### [EXERCISE REQUIREMENTS]
Output every entry exactly as written.

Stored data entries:
☆ ☆ ☆ ☆
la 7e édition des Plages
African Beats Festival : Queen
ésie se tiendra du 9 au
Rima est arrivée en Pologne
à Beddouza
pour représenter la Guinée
☆ ☆ ☆ ☆
### [RESULT]
la 7e édition des Plages
African Beats Festival : Queen
ésie se tiendra du 9 au
Rima est arrivée en Pologne
à Beddouza
pour représenter la Guinée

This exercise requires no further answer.